In NTPTime.cpp (Mostly Required)

You may need to change the settings if you use a 192.168.0.# local IP address or want to change to a different static IP address. I would not recommend using DHCP since I usually find more success connecting via IP address instead of the hostname (you would need to modify more code if you wanted to use DHCP anyways). To find your IP, you can type "ipconfig" on Windows in cmd or "ifconfig" on Mac/Linux in terminal to find this IP. Usually it is 192.168.0.1 or 192.168.1.1 for home networks.

Variable Description
ip Static IP Configuration so you can connect using a 192.168.#.# address
gateway IP address of your router
subnet Subnet address of your home address. If you don't know what this is, you probably wont need to touch it
deviceName The domain in use for mDNS. Default is ledshelf.local for deviceName = "ledshelf"
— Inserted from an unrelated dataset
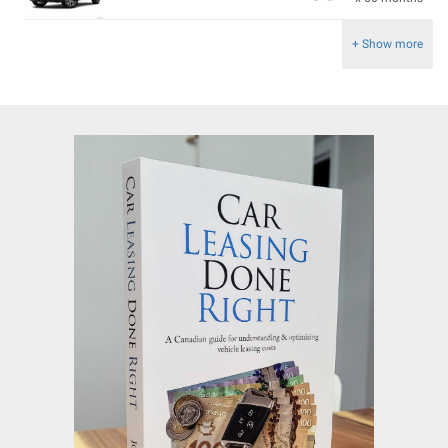
+ Show more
Other Config Recommendations

When the Wi-Fi module sends/recieves data, it flashes the first LED in the strip. I am unable to trace exactly where this is coming from, so I recommond having a sacrifical "Wi-Fi status" LED right before the strip. All you need to do is uncomment the #define SACRIFICELED line to enable. Otherwise, the flashing should be fairly infrequent except for NTP time updates and webserver actions.

Setting up the ESP8266

Run this command if you have git installed. Otherwise just download the repo zip file in the top right and extract:

git clone https://github.com/Winston-Lu/LED-Clock
  1. Download and open the Arduino IDE
  2. Go to "File" > "Preferences"
  3. Under "Additional Boards Manager URLs:", add http://arduino.esp8266.com/stable/package_esp8266com_index.json. If you have entries there already, add a comma to seperate them
  4. Click OK and go to "Tools" > "Board" > "Board Manager"
  5. Look up "esp8266", then install the board
  6. Once it's installed, go to "Tools" > "Board" > "ESP8266 Boards" > "Generic ESP8266 Module". This will work for the NodeMCU v0.9 and NodeMCU v1.0.
  7. Change flash size to "4MB (FS: 1MB OTA ~1019MB)"
  8. Once you plugged in your ESP8266, select the COM port it is connected to. You can leave every other setting default
  9. Download the LittleFS tool from this repository here
  10. Follow their installation instructions and under "Tools", you should see "ESP8266 LittleFS Data Upload"
  11. Click on it and let it upload the webserver code
  12. Create a Secrets.h file and modify the settings accordingly. Read above for how to configure your Wi-Fi settings and other important settings.
  13. Upload the Arduino code by clicking the right-facing arrow near the top left.
  14. After that, you should be done. Plug the ESP8266 in and start configuring some web settings such as the UTC offset by going to the webserver (Default http://LEDShelf.local or 192.168.1.52), scrolling to the bottom, and typing in the utcoffset command. This is meant to be configured online since daylight savings would make updating this a hassle

Wiring

On the ESP8266, I soldered one of the LED strip 3-pin male header onto it so I can hot-swap the module with only 1 connection needed. The red wire goes into Vin, white wire goes into G (ground), and the green wire into D8. I also have a photoresistor connected to A0 and 3v (actually 3.3v), as well as a 10k ohm resistor from A0 to G as a pull-down resistor. if you do not have this resistor, the analog readings will not be accurate.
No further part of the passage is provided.